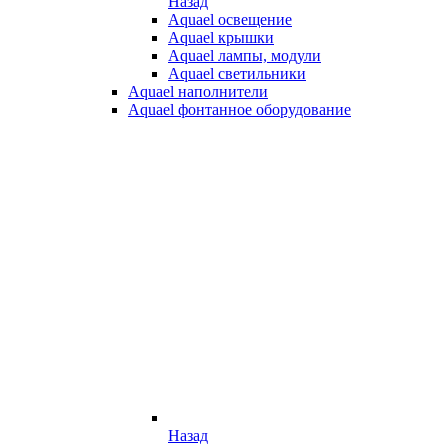
Назад
Aquael освещение
Aquael крышки
Aquael лампы, модули
Aquael светильники
Aquael наполнители
Aquael фонтанное оборудование
Назад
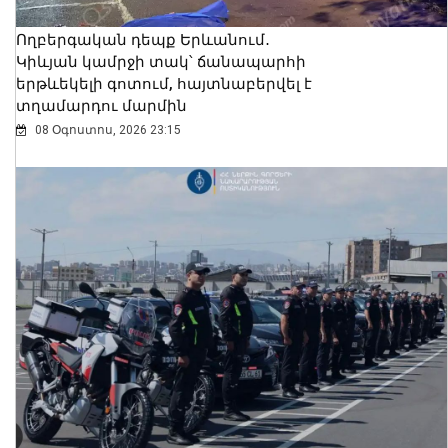
Ողբերգական դեպք Երևանում․
Կիևյան կամրջի տակ՝ ճանապարհի
երթևեկելի գոտում, հայտնաբերվել է
տղամարդու մարմին
08 Օգոստոս, 2026 23:15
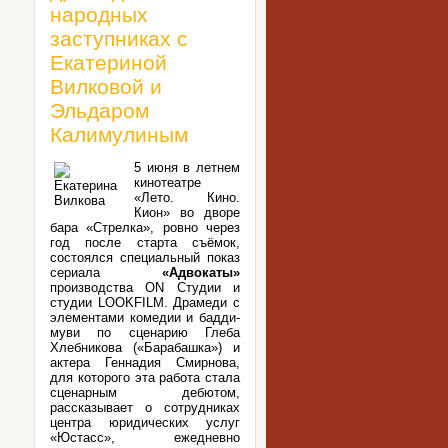
народных
заступниках с
Екатериной
Вилковой и
Эльдаром
Калимулиным
5 июня в летнем
кинотеатре
«Лето. Кино.
Кион» во дворе
бара «Стрелка», ровно через
год после старта съёмок,
состоялся специальный показ
сериала
«Адвокаты»
производства ON Студии и
студии LOOKFILM. Драмеди с
элементами комедии и бадди-
муви по сценарию Глеба
Хлебникова («Барабашка») и
актера Геннадия Смирнова,
для которого эта работа стала
сценарным дебютом,
рассказывает о сотрудниках
центра юридических услуг
«Юстасс», ежедневно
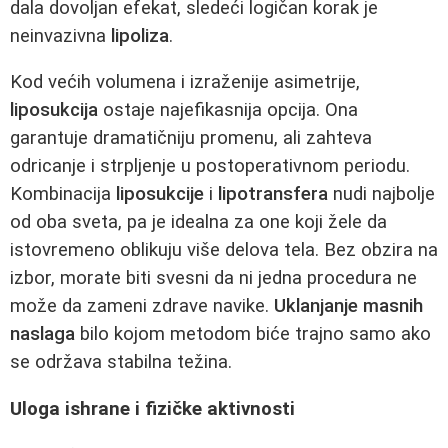
dala dovoljan efekat, sledeći logičan korak je
neinvazivna
lipoliza
.
Kod većih volumena i izraženije asimetrije,
liposukcija
ostaje najefikasnija opcija. Ona
garantuje dramatičniju promenu, ali zahteva
odricanje i strpljenje u postoperativnom periodu.
Kombinacija
liposukcije
i
lipotransfera
nudi najbolje
od oba sveta, pa je idealna za one koji žele da
istovremeno oblikuju više delova tela. Bez obzira na
izbor, morate biti svesni da ni jedna procedura ne
može da zameni zdrave navike.
Uklanjanje masnih
naslaga
bilo kojom metodom biće trajno samo ako
se održava stabilna težina.
Uloga ishrane i fizičke aktivnosti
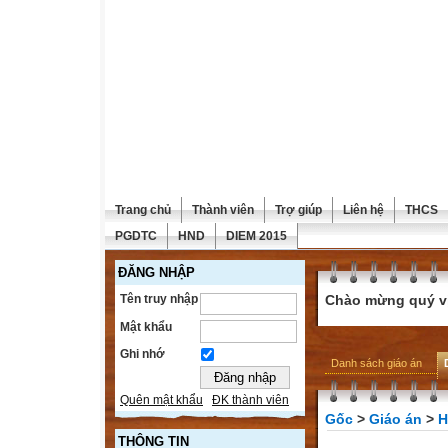
Trang chủ
Thành viên
Trợ giúp
Liên hệ
THCS
PGDTC
HND
DIEM 2015
ĐĂNG NHẬP
Tên truy nhập
Chào mừng quý vị 
Mật khẩu
Ghi nhớ
Danh sách giáo án
Quên mật khẩu
ĐK thành viên
Gốc
>
Giáo án
>
H
THÔNG TIN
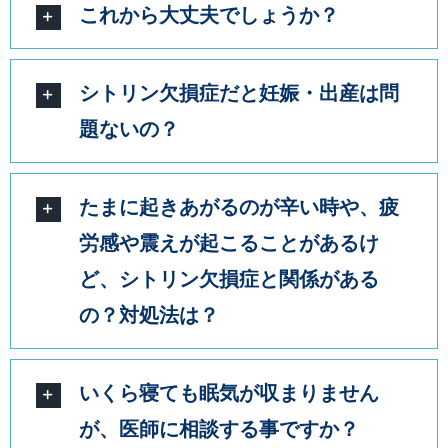
これから大丈夫でしょうか？
シトリン欠損症だと妊娠・出産は問
題ないの？
たまに起きあがるのが辛い時や、疲
労感や震えが起こることがあるけ
ど、シトリン欠損症と関係がある
の？対処法は？
いくら寝ても眠気が収まりません
が、医師に相談する事ですか？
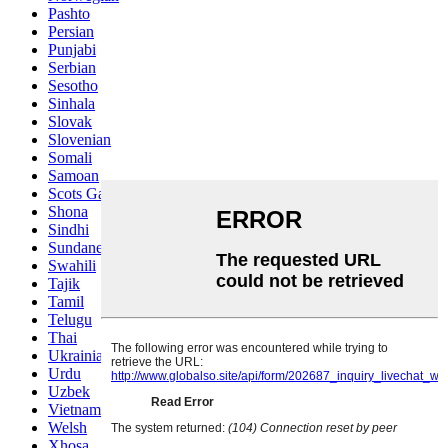
Pashto
Persian
Punjabi
Serbian
Sesotho
Sinhala
Slovak
Slovenian
Somali
Samoan
Scots Gaelic
Shona
Sindhi
Sundanese
Swahili
Tajik
Tamil
Telugu
Thai
Ukrainian
Urdu
Uzbek
Vietnamese
Welsh
Xhosa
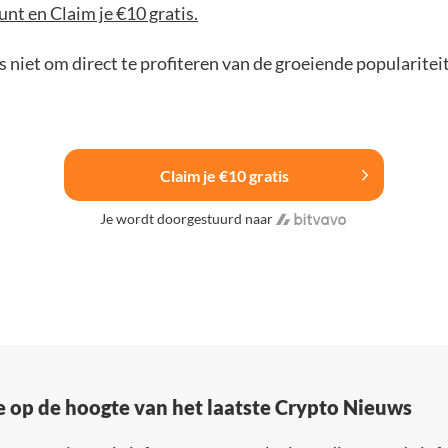
nt en Claim je €10 gratis.
 niet om direct te profiteren van de groeiende popularitei
Claim je €10 gratis
Je wordt doorgestuurd naar
e op de hoogte van het laatste Crypto Nieuws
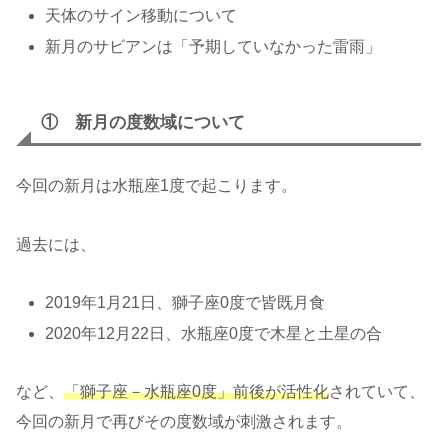
天体のサイン移動について
新月のサビアンは「予期していなかった雷雨」
① 新月の度数域について
今回の新月は水瓶座1度で起こります。
過去には、
2019年1月21日、獅子座0度で皆既月食
2020年12月22日、水瓶座0度で木星と土星の合
など、
「獅子座－水瓶座0度」前後が活性化
されていて、
今回の新月で再びその度数域が刺激されます。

=====

### [ACTION ITEM]
Where a picture appears in the listing above, skip it and set down all the rest exactly.

### [WRITTEN REPLY]
Назад
Aquael освещение
Aquael крышки
Aquael лампы, модули
Aquael светильники
Aquael наполнители
Aquael фонтанное оборудование
Назад
Ողբերգական դեպք Երևանում․
Կիևյան կամրջի տակ՝ ճանապարհի
երթևեկելի գոտում, հայտնաբերվել է
տղամարդու մարմին
08 Օգոստոս, 2026 23:15
народных
заступниках с
Екатериной
Вилковой и
Эльдаром
Калимулиным
5 июня в летнем
кинотеатре
«Лето. Кино.
Кион» во дворе
бара «Стрелка», ровно через
год после старта съёмок,
состоялся специальный показ
сериала
«Адвокаты»
производства ON Студии и
студии LOOKFILM. Драмеди с
элементами комедии и бадди-
муви по сценарию Глеба
Хлебникова («Барабашка») и
актера Геннадия Смирнова,
для которого эта работа стала
сценарным дебютом,
рассказывает о сотрудниках
центра юридических услуг
«Юстасс», ежедневно
dala dovoljan efekat, sledeći logičan korak je
neinvazivna
lipoliza
.
Kod većih volumena i izraženije asimetrije,
liposukcija
ostaje najefikasnija opcija. Ona
garantuje dramatičniju promenu, ali zahteva
odricanje i strpljenje u postoperativnom periodu.
Kombinacija
liposukcije
i
lipotransfera
nudi najbolje
od oba sveta, pa je idealna za one koji žele da
istovremeno oblikuju više delova tela. Bez obzira na
izbor, morate biti svesni da ni jedna procedura ne
može da zameni zdrave navike.
Uklanjanje masnih
naslaga
bilo kojom metodom biće trajno samo ako
se održava stabilna težina.
Uloga ishrane i fizičke aktivnosti
Trang chủ
Thành viên
Trợ giúp
Liên hệ
THCS
PGDTC
HND
DIEM 2015
ĐĂNG NHẬP
Tên truy nhập
Chào mừng quý vị 
Mật khẩu
Ghi nhớ
Danh sách giáo án
Quên mật khẩu
ĐK thành viên
Gốc
>
Giáo án
>
H
THÔNG TIN
これから大丈夫でしょうか？
シトリン欠損症だと妊娠・出産は問
題ないの？
たまに起きあがるのが辛い時や、疲
労感や震えが起こることがあるけ
ど、シトリン欠損症と関係がある
の？対処法は？
いくら寝ても眠気が収まりません
が、医師に相談する事ですか？
Pashto
Persian
Punjabi
Serbian
Sesotho
Sinhala
Slovak
Slovenian
Somali
Samoan
Scots Gaelic
Shona
Sindhi
Sundanese
Swahili
Tajik
Tamil
Telugu
Thai
Ukrainian
Urdu
Uzbek
Vietnamese
Welsh
Xhosa
nt en Claim je €10 gratis.
 niet om direct te profiteren van de groeiende popularitei
Claim je €10 gratis
Je wordt doorgestuurd naar
e op de hoogte van het laatste Crypto Nieuws
天体のサイン移動について
新月のサビアンは「予期していなかった雷雨」
① 新月の度数域について
今回の新月は水瓶座1度で起こります。
過去には、
2019年1月21日、獅子座0度で皆既月食
2020年12月22日、水瓶座0度で木星と土星の合
など、
「獅子座－水瓶座0度」前後が活性化
されていて、
今回の新月で再びその度数域が刺激されます。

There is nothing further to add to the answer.